Este cuento se me metió entre ceja y
ceja, no sé si por tanto sol o por la necesidad de hallar una fuente de
recreación intrínseca... no aclaro, que luego "escurezco", jajajajaja
¡Va cuentoooo!
Blanca (¡o un cuento para no ser contado a los niños antes de dormir!)
Al
cumplir la princesa Blanca los trece años, el reino se plagó de un
temor sombrío. Los ancianos y adultos no olvidaban ni por un momento la
profecía que con curiosidad, miedo -y un poco de morbo- se habían
asegurado se contar de generación en generación.
¿Que
cuál era la profecía?

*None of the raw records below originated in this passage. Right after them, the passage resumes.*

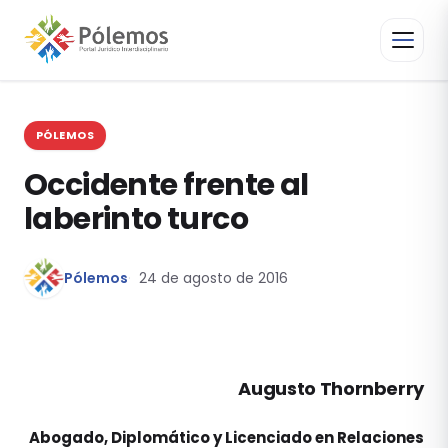
PÓLEMOS
Occidente frente al
laberinto turco
Pólemos
24 de agosto de 2016
Augusto Thornberry
Abogado, Diplomático y Licenciado en Relaciones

Pues, ¡nada más y nada menos que una estrofa
pronunciada por la hechicera del reino, al pie de la cuna de esta
princesa de hermosos labios rojos y tez tan blanca como la nieve, en la
misma noche de su nacimiento y cantada con vehemencia por los juglares,
en su afán de mantener viva la memoria de aquel fatídico momento:
Fría como la nieve
serás hasta la pubertad
luego un fuego invadirá
tus entrañas con locura.
No te saciará ni el cura,
tu cuerpo será fogata;
en celo, serás la gata
más ardiente de este reino
tu vida será un infierno,
¡querrás hasta con tu padre!
Ni mil brujas en aquelarre
podrán disolver mi hechizo
a menos que septillizos
nacidos en luna creciente
en ti vacíen su simiente...
sólo llegado ese día
podrán vivir la alegría
tú, el rey y toda tu gente.
Dicho
esto, la hechicera -que estaba dolida con el rey por no haber asistido a
su aquelarre número 50- hizo ¡puf!, y desapareció sin saber que se
había convertido en pionera de la poesía erótica.

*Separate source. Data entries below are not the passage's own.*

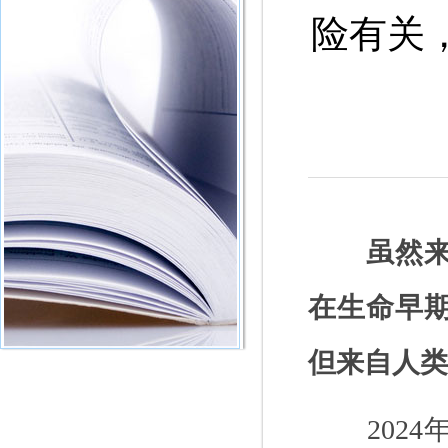
险有关
虽然
在生命早
但来自人类
2024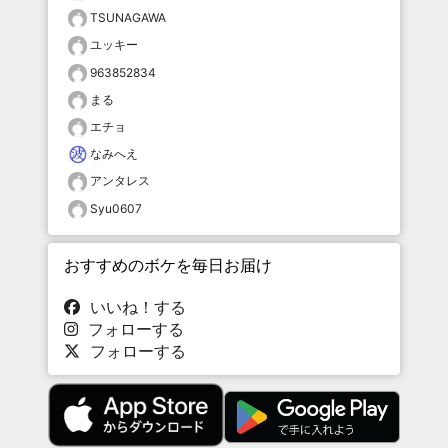
TSUNAGAWA
ユッキー
963852834
まる
エチョ
なみへえ
アンタレス
Syu0607
おすすめのボケを毎日お届け
いいね！する
フォローする
フォローする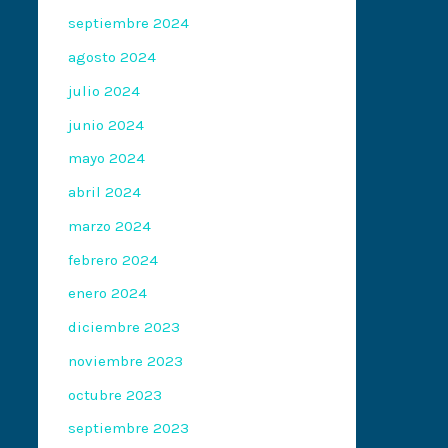
septiembre 2024
agosto 2024
julio 2024
junio 2024
mayo 2024
abril 2024
marzo 2024
febrero 2024
enero 2024
diciembre 2023
noviembre 2023
octubre 2023
septiembre 2023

Juglares, poetas, locos y cuerdos, durante diecisiete años hicieron de esa estrofa la musa para el imaginario erótico colectivo.
¡Pero,
ay, ay, ay, que ahora la cosa no estaba para cuentecitos y poemas!
¡Había llegado el día y menester era, al mal paso, darle prisa!
Las
mujeres del reino solicitaron una audiencia con el ya muy atribulado
rey, para plantearle sus inquietudes. Creyeron que hallarían consuelo y
una sabia solución, mas llegaron justo a tiempo para oír sus lamentos y
dudas respecto a la profecía.
Así,
para su sorpresa, presenciaron el momento en el que aquel padre
angustiado, temiendo que se cumplieran las fatídicas predicciones,
ordenó el destierro inmediato de su hija. Blanca no tuvo tiempo de
enojarse, concentrada como estaba en apreciar los maravillosos atributos
de los guardias que deberían dejarla a la buena de Dios en los confines
del reino, en el profundo bosque, plagado de bestias salvajes y toda
clase de criaturas. Lo dicho, la noticia de su exilio podría haber sido
una triste experiencia, pero para nuestra chica era otra cosa... la
tristeza la invadió fue cuando, habiendo partido rumbo a su destino
final, bien lejos del reino y de su amado padre (quien había cuidado de
ella desde la muerte de la reina madre) para evitar el cumplimiento de
la profecía, la joven adolescente -tal como lo señalaba el tan cacareado
oráculo- comenzó a sentir un ímpetu sexual desgarrador, descubriendo
súbitamente una necesidad inenarrable de saciar sus ansias lúbricas con
toda la escolta que se le había asignado. ¡Y he aquí que la tristeza y
el desasosiego frustraron sus libidinosas intenciones, pues resultó ser
que todos aquellos hombres buenmozos y bien dotados, resultaron ser
eunucos! De camino a lo que seguro sería su muerte virginal y solitaria,
la joven princesa lloró hasta dormirse levemente. No lograba comprender
lo que le pasaba: el descontrol de su cuerpo que clamaba ardientemente
por el contacto y el calor de otros cuerpos, la agitación de su mente
con imágenes y fantasías sexuales a cada instante más y más explícitas,
aquella ansiedad de sentir, tocar y disfrutar sus zonas erógenas con
vehemencia, la trastornaban y confundían.
Mientras
el carruaje donde viajaba recorría la senda que la llevaría a lo que
todos creían una muerte segura, satisfizo por sí misma sus ganas de
todas las formas que aquel pequeño espacio le permitía: ora con una
lanza que le había ordenado a uno de los guardias eunucos blandir para
ella, ora con la rodilla de otro; y así, hasta quedar exhausta. ¡Sí,
estaba cansada hasta el desmayo, pero ansiaba más, mucho más! y, por
eso, ni dormía ni descansaba.
Al
cuarto día de viaje, ojerosa y con los ojos vidriosos por el deseo,
Blanca fue abandonada, con unas pocas pertenencias en mitad del bosque.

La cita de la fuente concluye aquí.